From death comes new life

Windows Server administrators in the datacenter face the need to deal with Windows Server 2003 end-of-life support.
Written by David Chernicoff, Contributor

Larry Dignan's posting last week about the latest Intel Xeon lineup potentially being an "economic no brainer" for the upgrade cycle, really got me thinking about what will drive the next upgrade cycle in the Windows Server datacenter environment. A few phone calls got me an interesting consensus opinion though; the upgrade that's on the mind of the datacenter administrators that run Windows isn't the hardware. Their concern right now is on migrating a large number of Windows Server 2003 systems to Windows Server 2008R2.

The issue isn't, in many cases , of wanting to perform the OS migration because of a perceived need (especially in a managed hosting environment), it's simply the fact that in July of this year, Windows Server 2003 mainstream support retired and moved into the category of Extended   support, with the additional costs and delays that entails.  So this means it's time to move on to Windows Server 2008, at least in the minds of many customers.

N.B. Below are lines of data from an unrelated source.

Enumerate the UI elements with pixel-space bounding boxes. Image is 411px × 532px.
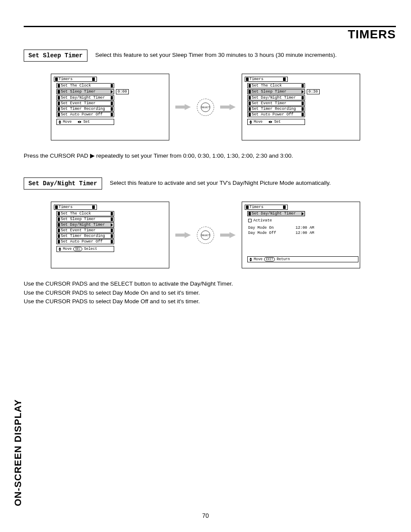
feature-label-sleep: Set Sleep Timer bbox=[24, 50, 87, 62]
osd-value-sleep: 0:00 bbox=[116, 89, 129, 94]
osd-item-event: Set Event Timer bbox=[56, 101, 114, 106]
osd-item-rec: Set Timer Recording bbox=[56, 233, 114, 239]
daynight-notes: Use the CURSOR PADS and the SELECT butto… bbox=[24, 280, 387, 306]
osd-item-clock: Set The Clock bbox=[247, 83, 305, 88]
sleep-note: Press the CURSOR PAD ▶ repeatedly to set… bbox=[24, 152, 387, 160]
manual-page: TIMERS Set Sleep Timer Select this featu… bbox=[0, 0, 411, 532]
osd-sleep-after: Timers Set The Clock Set Sleep Timer 0:3… bbox=[242, 74, 360, 140]
osd-item-daynight: Set Day/Night Timer bbox=[56, 95, 114, 100]
feature-desc-daynight: Select this feature to activate and set … bbox=[110, 177, 331, 187]
osd-hint: Move EXIT Return bbox=[247, 256, 358, 262]
osd-item-auto: Set Auto Power Off bbox=[247, 112, 305, 117]
remote-select-button: SELECT bbox=[197, 227, 214, 244]
osd-item-event: Set Event Timer bbox=[247, 101, 305, 106]
osd-item-daynight-selected: Set Day/Night Timer bbox=[56, 222, 114, 227]
osd-daynight-after: Timers Set Day/Night Timer Activate Day … bbox=[242, 202, 360, 268]
osd-item-clock: Set The Clock bbox=[56, 211, 114, 216]
top-rule bbox=[24, 26, 396, 27]
exit-pill-icon: EXIT bbox=[264, 257, 275, 261]
page-number: 70 bbox=[0, 512, 411, 519]
osd-value-sleep: 0:30 bbox=[307, 89, 320, 94]
osd-title: Timers bbox=[245, 77, 288, 82]
osd-item-sleep-selected: Set Sleep Timer bbox=[247, 89, 305, 94]
osd-sub-daynight: Set Day/Night Timer bbox=[247, 211, 305, 216]
osd-title: Timers bbox=[245, 205, 288, 210]
page-title: TIMERS bbox=[348, 28, 396, 41]
osd-title: Timers bbox=[54, 77, 97, 82]
osd-item-daynight: Set Day/Night Timer bbox=[247, 95, 305, 100]
osd-item-auto: Set Auto Power Off bbox=[56, 112, 114, 117]
osd-daynight-before: Timers Set The Clock Set Sleep Timer Set… bbox=[51, 202, 169, 268]
day-mode-on-row: Day Mode On12:00 AM bbox=[248, 225, 354, 230]
osd-hint: Move SEL Select bbox=[56, 246, 114, 252]
arrow-icon bbox=[220, 104, 236, 110]
feature-label-daynight: Set Day/Night Timer bbox=[24, 177, 102, 190]
sleep-screens: Timers Set The Clock Set Sleep Timer 0:0… bbox=[24, 74, 387, 140]
osd-item-clock: Set The Clock bbox=[56, 83, 114, 88]
remote-select-button: SELECT bbox=[197, 99, 214, 116]
osd-title-text: Timers bbox=[249, 77, 263, 81]
daynight-screens: Timers Set The Clock Set Sleep Timer Set… bbox=[24, 202, 387, 268]
osd-title-text: Timers bbox=[59, 77, 72, 81]
osd-hint: Move Set bbox=[247, 119, 305, 125]
osd-item-sleep-selected: Set Sleep Timer bbox=[56, 89, 114, 94]
checkbox-icon bbox=[248, 219, 252, 222]
osd-item-event: Set Event Timer bbox=[56, 228, 114, 233]
arrow-icon bbox=[175, 104, 191, 110]
day-mode-off-row: Day Mode Off12:00 AM bbox=[248, 230, 354, 236]
osd-item-rec: Set Timer Recording bbox=[56, 106, 114, 112]
osd-title: Timers bbox=[54, 205, 97, 210]
select-pill-icon: SEL bbox=[73, 247, 82, 251]
osd-item-auto: Set Auto Power Off bbox=[56, 239, 114, 244]
activate-row: Activate bbox=[248, 218, 354, 223]
osd-item-sleep: Set Sleep Timer bbox=[56, 217, 114, 222]
osd-item-rec: Set Timer Recording bbox=[247, 106, 305, 112]
feature-desc-sleep: Select this feature to set your Sleep Ti… bbox=[95, 50, 337, 59]
osd-hint: Move Set bbox=[56, 119, 114, 125]
arrow-icon bbox=[175, 232, 191, 238]
feature-daynight-timer: Set Day/Night Timer Select this feature … bbox=[24, 177, 387, 190]
feature-sleep-timer: Set Sleep Timer Select this feature to s… bbox=[24, 50, 387, 62]
section-tab: ON-SCREEN DISPLAY bbox=[12, 399, 24, 506]
osd-sleep-before: Timers Set The Clock Set Sleep Timer 0:0… bbox=[51, 74, 169, 140]
arrow-icon bbox=[220, 232, 236, 238]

Unfortunately, for a lot of businesses, this also means that other changes to their server environment might need to be made.  For example, in Windows Server 2003, Microsoft included support for migration from Novell Directory Services/eDirectory, to Microsoft Active Directory. In Windows Server 2008, this support has been dropped, which means that this directory service migration requires a Windows Server 2003 domain controller to remain in place while the migration is performed. This isn't a big deal in a mixed environment, but if you are end-of-life-ing your Windows Server 2003 installations, you need to make sure that any task that requires that operating system to be in place had better be completed before you pull the plug on that last Server 2003 machine.

This does play well into Intel's server processor strategy, however, as customers are often more willing to do bare metal installs on new hardware at this point in the operating system upgrade cycle. And since businesses tend to evaluate their license needs and physical infrastructure requirements before proceeding with these server OS upgrades, the increased processing power and virtualization/consolidation message should play very well with businesses making this move.